Peguei a terra na mão impressa de destino e medo. Segura – segura – segura – segura – segura e solta. Soltar é fácil e dói. A poeira fina é a última que cai e a que mais dança, parece até que flutua. Essas coisas pequenas dão medo de morrer, mas acho que não morre, nem mata: é só atenção à vida silenciosa do mundo – ouvir a vida como quem encosta o ouvido no chão e ouve alguma coisa bem longe  (não se sabe onde). Ouve, e se ouve é porque tudo que existe pisa sem saber na mesma enormidade.

“As coisas não querem mais ser vistas por pessoas razoáveis: elas desejam ser olhadas de azul – que nem uma criança que você olha de ave”. Dizem que azul é profundidade, que um muro pintado de azul não é mais um muro. Mal se sabe que a profundidade opaca é funda e misteriosa. A terra se relembra bem de quando foi par com o céu; a gente é que esquece. Pesquisei “barro”; achei Manoel. “As coisas que não tem nome são mais pronunciadas por crianças”. A planta se chama Teresa. A terra ainda não tem nome, um nome que não seja terra, que não seja tão universal quanto Terra. Os poetas já conversavam com as pedras, a gente é que não sabia. “Não tem altura o silêncio das pedras”, “Bato à porta da pedra/ – sou eu, me deixa entrar/ -não tenho porta – diz a pedra”.
-“Um girassol se apropriou de Deus: foi em Van Gogh”. A ideia que tenho de Deus se parece mais com terra que com céu. Onde se esconderia ele na limpidez? As nuvens não são suficientes pra cobrir a grandeza. A origem e o fim tem o divino em si; e o maravilhoso; e o horrível. A grandeza e a pequeneza das coisas conversam preguiçosamente como quem sabe o segredo de tudo – que tudo é um. Que tudo vive. Que tudo morre. É o que eu ouvi da terra; e o vento? o vento é só voz e irreverência viva.

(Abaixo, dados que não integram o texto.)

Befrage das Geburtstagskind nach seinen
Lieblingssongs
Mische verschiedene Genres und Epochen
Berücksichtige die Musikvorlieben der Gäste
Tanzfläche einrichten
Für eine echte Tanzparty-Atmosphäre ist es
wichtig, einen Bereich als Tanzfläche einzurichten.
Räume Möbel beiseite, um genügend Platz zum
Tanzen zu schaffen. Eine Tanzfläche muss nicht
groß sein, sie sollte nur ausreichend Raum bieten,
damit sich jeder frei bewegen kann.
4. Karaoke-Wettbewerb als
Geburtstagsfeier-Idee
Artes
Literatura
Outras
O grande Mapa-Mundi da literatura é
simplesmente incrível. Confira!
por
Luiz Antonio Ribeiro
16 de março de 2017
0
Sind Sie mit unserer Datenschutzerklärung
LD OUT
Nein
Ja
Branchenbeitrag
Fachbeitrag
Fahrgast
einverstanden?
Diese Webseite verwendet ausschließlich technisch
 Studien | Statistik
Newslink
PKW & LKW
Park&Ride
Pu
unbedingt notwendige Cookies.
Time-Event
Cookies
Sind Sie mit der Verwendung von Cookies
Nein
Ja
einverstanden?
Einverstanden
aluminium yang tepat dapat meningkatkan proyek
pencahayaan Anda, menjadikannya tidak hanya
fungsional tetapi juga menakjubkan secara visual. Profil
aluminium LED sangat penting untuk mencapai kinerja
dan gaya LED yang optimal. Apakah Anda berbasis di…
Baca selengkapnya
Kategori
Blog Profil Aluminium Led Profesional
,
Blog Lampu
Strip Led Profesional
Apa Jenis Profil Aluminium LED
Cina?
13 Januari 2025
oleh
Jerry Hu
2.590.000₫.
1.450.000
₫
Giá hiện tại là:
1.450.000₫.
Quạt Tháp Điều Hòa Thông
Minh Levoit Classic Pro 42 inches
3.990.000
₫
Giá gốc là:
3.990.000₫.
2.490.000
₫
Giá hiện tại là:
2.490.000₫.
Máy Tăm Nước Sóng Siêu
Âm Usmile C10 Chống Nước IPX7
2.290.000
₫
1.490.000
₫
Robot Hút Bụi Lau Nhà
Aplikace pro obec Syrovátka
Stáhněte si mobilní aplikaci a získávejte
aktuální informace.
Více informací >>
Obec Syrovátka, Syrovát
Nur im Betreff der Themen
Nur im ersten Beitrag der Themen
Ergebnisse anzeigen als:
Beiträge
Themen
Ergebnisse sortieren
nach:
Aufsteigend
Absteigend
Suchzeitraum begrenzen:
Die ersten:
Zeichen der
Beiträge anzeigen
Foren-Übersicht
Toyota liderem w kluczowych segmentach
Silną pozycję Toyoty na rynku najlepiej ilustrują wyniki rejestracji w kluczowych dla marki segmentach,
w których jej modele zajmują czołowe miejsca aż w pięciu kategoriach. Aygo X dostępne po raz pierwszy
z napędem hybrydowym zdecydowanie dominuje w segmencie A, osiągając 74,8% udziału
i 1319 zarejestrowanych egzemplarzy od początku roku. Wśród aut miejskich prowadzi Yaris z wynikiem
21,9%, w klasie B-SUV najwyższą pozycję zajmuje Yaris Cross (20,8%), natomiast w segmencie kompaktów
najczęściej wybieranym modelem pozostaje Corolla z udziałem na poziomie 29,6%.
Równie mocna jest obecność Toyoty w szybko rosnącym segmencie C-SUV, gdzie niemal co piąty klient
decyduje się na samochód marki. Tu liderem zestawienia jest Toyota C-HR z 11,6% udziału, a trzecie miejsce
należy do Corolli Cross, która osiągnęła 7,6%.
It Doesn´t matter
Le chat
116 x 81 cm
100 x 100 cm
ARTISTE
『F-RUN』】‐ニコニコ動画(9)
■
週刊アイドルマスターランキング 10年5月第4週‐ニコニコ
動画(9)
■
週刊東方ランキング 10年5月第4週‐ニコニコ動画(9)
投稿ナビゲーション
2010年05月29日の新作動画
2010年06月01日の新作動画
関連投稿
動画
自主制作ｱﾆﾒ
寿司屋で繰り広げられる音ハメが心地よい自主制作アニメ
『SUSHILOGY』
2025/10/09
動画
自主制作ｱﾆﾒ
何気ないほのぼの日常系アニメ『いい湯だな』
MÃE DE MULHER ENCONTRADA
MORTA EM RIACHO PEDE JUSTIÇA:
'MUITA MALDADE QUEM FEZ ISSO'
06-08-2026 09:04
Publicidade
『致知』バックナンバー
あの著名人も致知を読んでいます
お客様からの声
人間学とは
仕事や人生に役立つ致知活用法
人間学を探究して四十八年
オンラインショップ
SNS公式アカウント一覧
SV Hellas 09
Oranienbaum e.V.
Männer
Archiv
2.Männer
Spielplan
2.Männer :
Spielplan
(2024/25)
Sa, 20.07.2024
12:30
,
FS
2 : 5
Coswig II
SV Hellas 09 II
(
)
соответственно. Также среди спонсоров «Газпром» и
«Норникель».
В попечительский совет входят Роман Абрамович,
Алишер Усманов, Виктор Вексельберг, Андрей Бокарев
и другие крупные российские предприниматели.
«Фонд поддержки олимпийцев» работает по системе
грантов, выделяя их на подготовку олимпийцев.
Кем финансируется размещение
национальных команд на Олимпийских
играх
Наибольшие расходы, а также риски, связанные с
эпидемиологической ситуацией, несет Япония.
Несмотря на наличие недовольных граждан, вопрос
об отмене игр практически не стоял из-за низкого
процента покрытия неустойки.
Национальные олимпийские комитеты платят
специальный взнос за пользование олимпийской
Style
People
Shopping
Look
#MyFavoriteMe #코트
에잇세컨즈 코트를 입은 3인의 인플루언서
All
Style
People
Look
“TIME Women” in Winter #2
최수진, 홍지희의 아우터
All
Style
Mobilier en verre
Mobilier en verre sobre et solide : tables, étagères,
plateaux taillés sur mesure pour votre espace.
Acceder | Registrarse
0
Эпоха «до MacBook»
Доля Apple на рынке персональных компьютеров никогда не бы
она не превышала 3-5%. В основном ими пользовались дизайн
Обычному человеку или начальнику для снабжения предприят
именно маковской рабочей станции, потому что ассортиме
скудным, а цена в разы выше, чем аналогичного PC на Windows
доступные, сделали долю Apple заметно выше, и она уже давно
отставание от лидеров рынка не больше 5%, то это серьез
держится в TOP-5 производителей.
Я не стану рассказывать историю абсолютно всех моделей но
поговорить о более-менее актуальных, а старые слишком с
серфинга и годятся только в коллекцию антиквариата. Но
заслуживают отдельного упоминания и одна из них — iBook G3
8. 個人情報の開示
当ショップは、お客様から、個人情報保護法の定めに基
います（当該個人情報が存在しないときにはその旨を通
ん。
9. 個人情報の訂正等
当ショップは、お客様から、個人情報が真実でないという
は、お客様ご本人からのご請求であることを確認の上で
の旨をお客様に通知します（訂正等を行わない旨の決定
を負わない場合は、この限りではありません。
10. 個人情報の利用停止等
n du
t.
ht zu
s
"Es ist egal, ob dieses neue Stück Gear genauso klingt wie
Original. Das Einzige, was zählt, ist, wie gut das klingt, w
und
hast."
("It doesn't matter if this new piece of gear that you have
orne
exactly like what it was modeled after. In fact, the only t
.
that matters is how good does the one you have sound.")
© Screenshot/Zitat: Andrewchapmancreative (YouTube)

O texto foi escrito tendo como base a proposição no livro sobre a vida e obra de Celeida Tostes:
“Quando você quiser entender a vida – e a arte – com os olhos e o coração da Celeida Tostes, recolha a terra sobre a palma da sua mão e lentamente deixe-a escorrer por entre os dedos.Você então descobrirá que a vida é a ação do espírito, que impulsiona essa experiência, e do corpo, que é esse pó que sai de sua mão, dança no ar e retorna ao chão. Quanto à arte… a arte é o vento…”
Epígrafe do livro: COSTA, M.L. Arte do fogo, do sal e da paixão – Celeida Tostes/Marcus Lontra Costa. Rio de Janeiro:FCBB, 2003.

Celeida foi uma grande artista e educadora com um trabalho marcante com a materialidade do barro.

Theodora cursa Artes Visuais na UFMG com habilitação em desenho. Tem trabalhado com a cerâmica, sendo marcante também as temáticas do afeto, do onírico e da memória e a relação com a palavra.